On the conference’s opening day, Gu teamed with Lu Xun, a research manager at CMI, to deliver a presentation about China’s LGBT community and the opportunities and obstacles for increased travel between China and North America.

“The United States is perceived as very LGBT friendly and considered ideal for immigration investment,” Gu said.

Lu presented findings from a survey of gay and lesbian Chinese people that showed a high interest in fine dining experiences, shopping, history, climate and LGBT life. The study, of roughly 8,000 people, was conducted through social networking apps with a median age of respondents being 23.

Lu said the reason for the survey’s relatively young median age is most older Chinese people have already entered into a heterosexual relationship. She also stated lesbians are more open about their sexuality due to Chinese tradition of men starting a family. Gu said it is acknowledged that many Chinese men will have sex with other men and keep a wife and children as well.

In the CMI survey, New York ranked at the top of the list for cities drawing the most interest from LGBT Chinese followed in order by San Francisco, Los Angeles, Washington D.C., Boston, Philadelphia, Chicago, Seattle, Miami and Orlando. Five Chinese cities offer direct flights to the U.S., Gu said. Those cities are: Shanghai, Beijing, Guangzhou, Chengdu and Chong Qing.

Lu estimates there are 70 million LGBT people in China. The Chinese government decriminalized homosexuality in 1997 and removed it from a list of mental illnesses in 2001.

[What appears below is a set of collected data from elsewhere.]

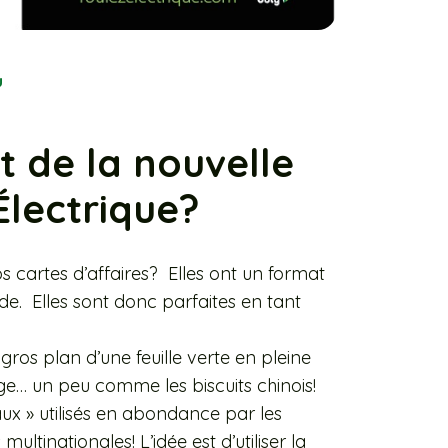
u
t de la nouvelle
Électrique?
 cartes d’affaires? Elles ont un format
ide. Elles sont donc parfaites en tant
 gros plan d’une feuille verte en pleine
ge… un peu comme les biscuits chinois!
x » utilisés en abondance par les
tinationales! L’idée est d’utiliser la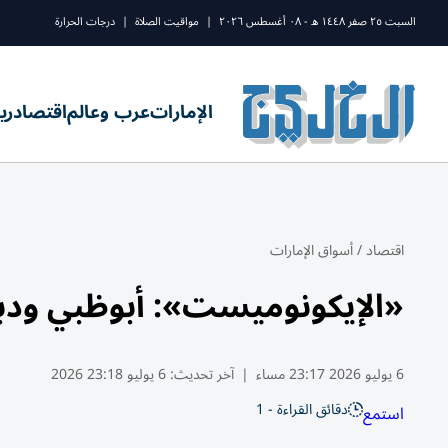
السبت ٢٥ صفر ١٤٤٨ ه - ٠٨ أغسطس ٢٠٢٦
|
مواقيت الصلاة
|
درجات الحرارة
الإمارات
عرب وعالم
اقتصاد
ري
اقتصاد
/
أسواق الإمارات
«الإيكونوميست»: أبوظبي ودبي 
6 يوليو 2026 23:17 مساء
|
آخر تحديث:
6 يوليو 23:18 2026
دقائق القراءة - 1
استمع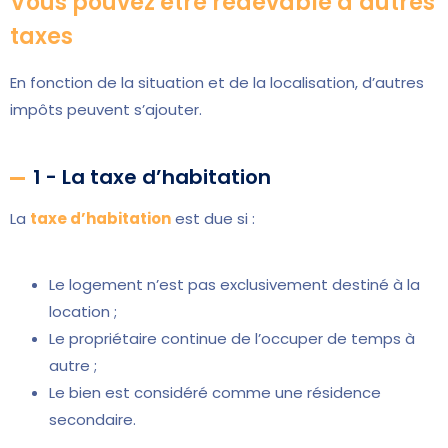
Vous pouvez être redevable d’autres
taxes
En fonction de la situation et de la localisation, d’autres
impôts peuvent s’ajouter.
1 - La taxe d’habitation
La
taxe d’habitation
est due si :
Le logement n’est pas exclusivement destiné à la
location ;
Le propriétaire continue de l’occuper de temps à
autre ;
Le bien est considéré comme une résidence
secondaire.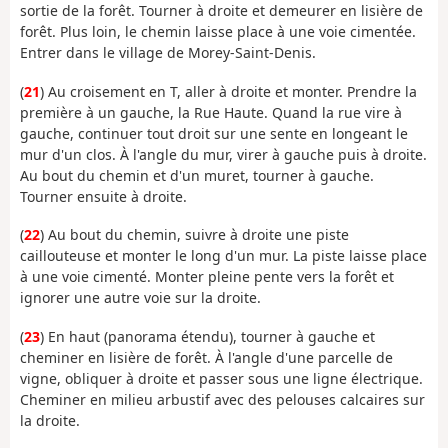
sortie de la forêt. Tourner à droite et demeurer en lisière de
forêt. Plus loin, le chemin laisse place à une voie cimentée.
Entrer dans le village de Morey-Saint-Denis.
(
21
) Au croisement en T, aller à droite et monter. Prendre la
première à un gauche, la Rue Haute. Quand la rue vire à
gauche, continuer tout droit sur une sente en longeant le
mur d'un clos. À l'angle du mur, virer à gauche puis à droite.
Au bout du chemin et d'un muret, tourner à gauche.
Tourner ensuite à droite.
(
22
) Au bout du chemin, suivre à droite une piste
caillouteuse et monter le long d'un mur. La piste laisse place
à une voie cimenté. Monter pleine pente vers la forêt et
ignorer une autre voie sur la droite.
(
23
) En haut (panorama étendu), tourner à gauche et
cheminer en lisière de forêt. À l'angle d'une parcelle de
vigne, obliquer à droite et passer sous une ligne électrique.
Cheminer en milieu arbustif avec des pelouses calcaires sur
la droite.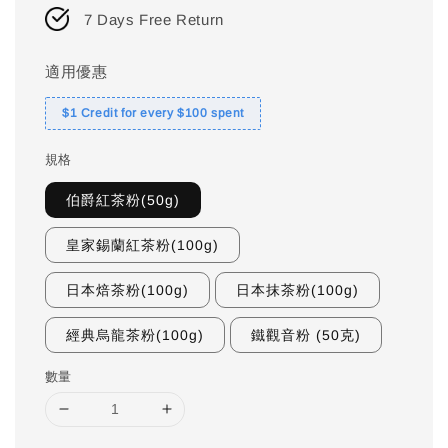
7 Days Free Return
適用優惠
$1 Credit for every $100 spent
規格
伯爵紅茶粉(50g)
皇家錫蘭紅茶粉(100g)
日本焙茶粉(100g)
日本抹茶粉(100g)
經典烏龍茶粉(100g)
鐵觀音粉 (50克)
數量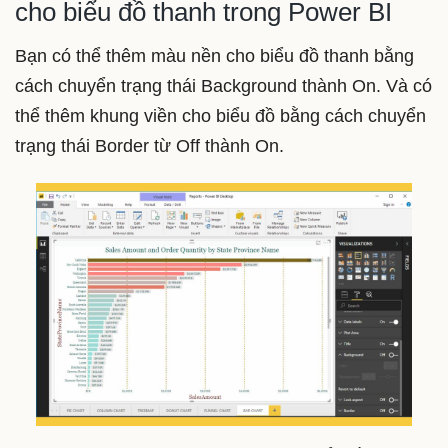
cho biểu đồ thanh trong Power BI
Bạn có thể thêm màu nền cho biểu đồ thanh bằng
cách chuyển trạng thái Background thành On. Và có
thể thêm khung viền cho biểu đồ bằng cách chuyển
trạng thái Border từ Off thành On.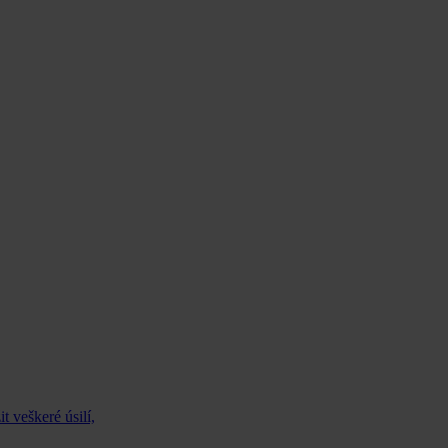
 veškeré úsilí,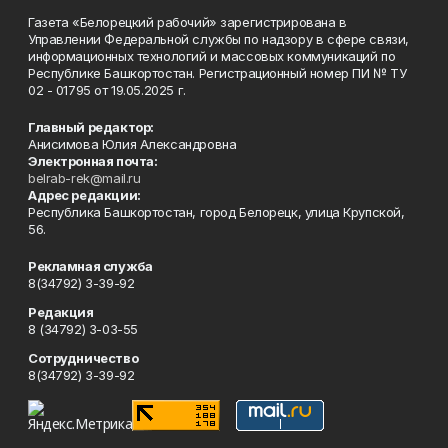
Газета «Белорецкий рабочий» зарегистрирована в
Управлении Федеральной службы по надзору в сфере связи,
информационных технологий и массовых коммуникаций по
Республике Башкортостан. Регистрационный номер ПИ № ТУ
02 - 01795 от 19.05.2025 г.
Главный редактор:
Анисимова Юлия Александровна
Электронная почта:
belrab-rek@mail.ru
Адрес редакции:
Республика Башкортостан, город Белорецк, улица Крупской,
56.
Рекламная служба
8(34792) 3-39-92
Редакция
8 (34792) 3-03-55
Сотрудничество
8(34792) 3-39-92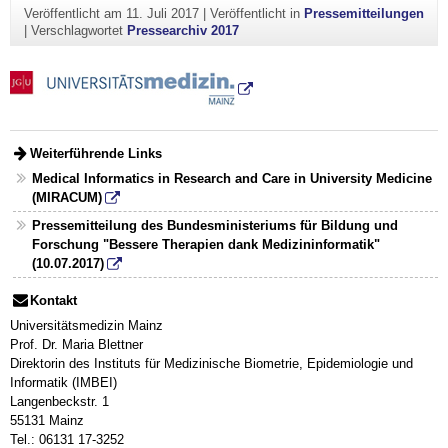
Veröffentlicht am
11. Juli 2017
|
Veröffentlicht in
Pressemitteilungen
|
Verschlagwortet
Pressearchiv 2017
Weiterführende Links
Medical Informatics in Research and Care in University Medicine
(MIRACUM)
Pressemitteilung des Bundesministeriums für Bildung und
Forschung "Bessere Therapien dank Medizininformatik"
(10.07.2017)
Kontakt
Universitätsmedizin Mainz
Prof. Dr. Maria Blettner
Direktorin des Instituts für Medizinische Biometrie, Epidemiologie und
Informatik (IMBEI)
Langenbeckstr. 1
55131 Mainz
Tel.: 06131 17-3252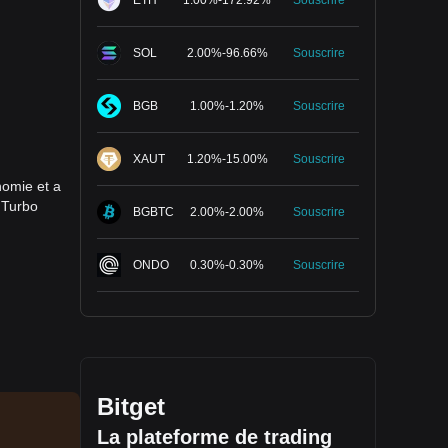
ETH
1.00
%
-
172.92
%
Souscrire
SOL
2.00
%
-
96.66
%
Souscrire
BGB
1.00
%
-
1.20
%
Souscrire
XAUT
1.20
%
-
15.00
%
Souscrire
nomie et a
 Turbo
BGBTC
2.00
%
-
2.00
%
Souscrire
un cas une
ONDO
0.30
%
-
0.30
%
Souscrire
ormateurs.
pas détenue
Bitget
vec Turbo
La plateforme de trading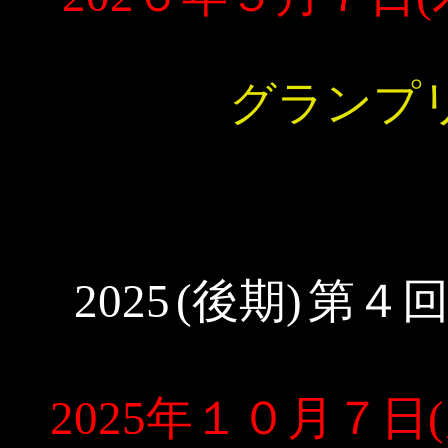
グランプ
2025
(後期)
第４回
2025年１０月７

A bilateral agreement struck between U.S. President Barack Obama and Chinese President Xi Jinping at last year’s APEC Summit extended the tourism visa to 10 years. This decision was hailed by tourism leaders.

“I think the next travel frontier is Asia and specifically China for Americans,” said George T. Neary, a Vice President of Cultural Tourism for the Greater Miami Convention and Visitors Bureau. “Miami has an inroad into that market with Art Basel Hong Kong and this now allows Miami to introduce itself into this amazing market and so far it has been a very warm reception. This relationship will grow in the future and be very beneficial for both.”